Give the number of lines in the listing that contain "stap", with no other words.
▼
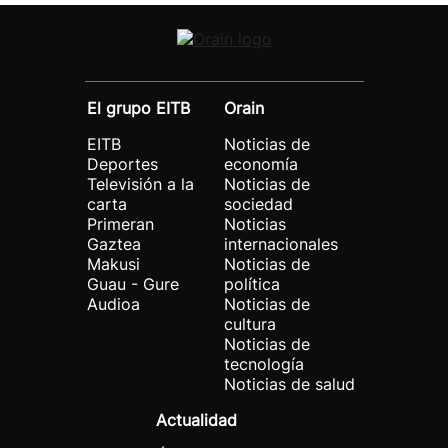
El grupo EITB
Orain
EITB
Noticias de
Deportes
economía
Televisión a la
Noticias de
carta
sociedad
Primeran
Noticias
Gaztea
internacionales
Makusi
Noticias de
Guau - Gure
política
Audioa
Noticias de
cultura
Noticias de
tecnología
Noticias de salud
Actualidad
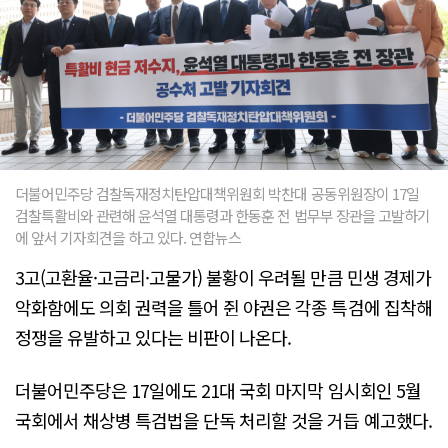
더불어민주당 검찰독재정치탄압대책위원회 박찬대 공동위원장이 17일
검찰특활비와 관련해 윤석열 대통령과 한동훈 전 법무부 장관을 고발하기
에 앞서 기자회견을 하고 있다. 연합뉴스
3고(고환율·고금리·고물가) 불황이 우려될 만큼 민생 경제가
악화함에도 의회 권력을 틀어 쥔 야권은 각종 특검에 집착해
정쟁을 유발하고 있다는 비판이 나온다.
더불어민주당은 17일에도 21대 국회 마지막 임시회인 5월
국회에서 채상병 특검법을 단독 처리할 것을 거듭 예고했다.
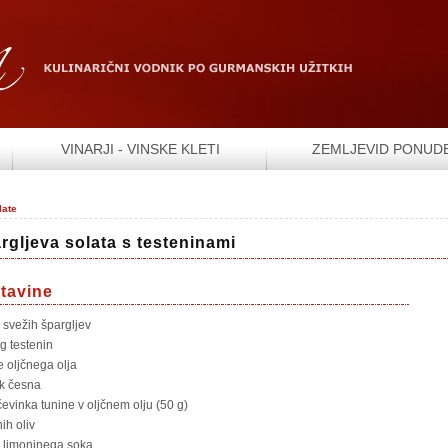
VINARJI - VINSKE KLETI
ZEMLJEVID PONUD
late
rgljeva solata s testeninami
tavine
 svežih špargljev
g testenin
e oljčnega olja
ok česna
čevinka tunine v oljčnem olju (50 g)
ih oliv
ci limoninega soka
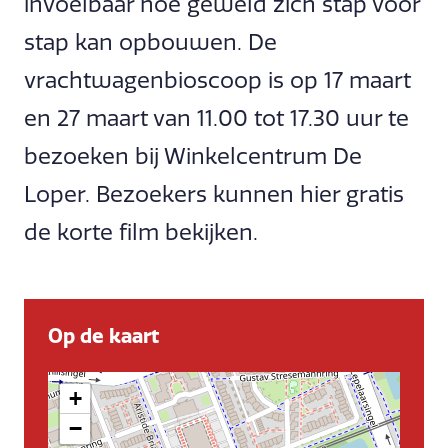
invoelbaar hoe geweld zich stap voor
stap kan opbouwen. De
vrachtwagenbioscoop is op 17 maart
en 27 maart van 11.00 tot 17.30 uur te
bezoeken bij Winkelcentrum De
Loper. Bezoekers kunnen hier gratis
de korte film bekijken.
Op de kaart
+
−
▲
▼
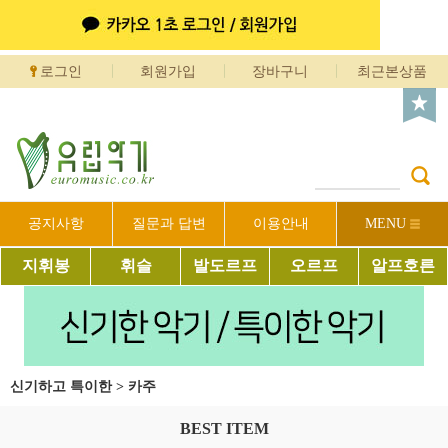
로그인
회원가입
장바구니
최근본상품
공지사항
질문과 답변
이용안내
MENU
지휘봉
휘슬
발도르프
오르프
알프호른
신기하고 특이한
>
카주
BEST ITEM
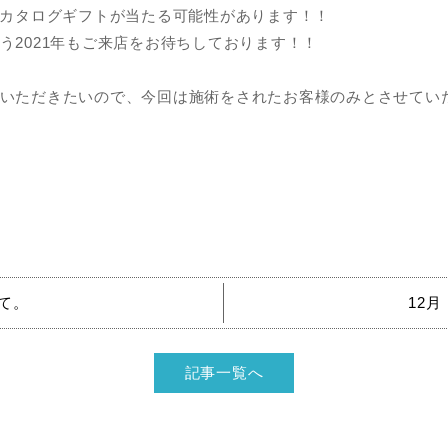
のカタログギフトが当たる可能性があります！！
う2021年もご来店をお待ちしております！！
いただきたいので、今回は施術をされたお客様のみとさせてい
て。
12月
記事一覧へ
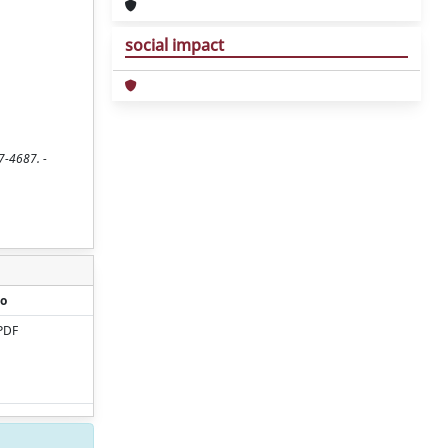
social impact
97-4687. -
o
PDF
▲
_Response to the task_. 2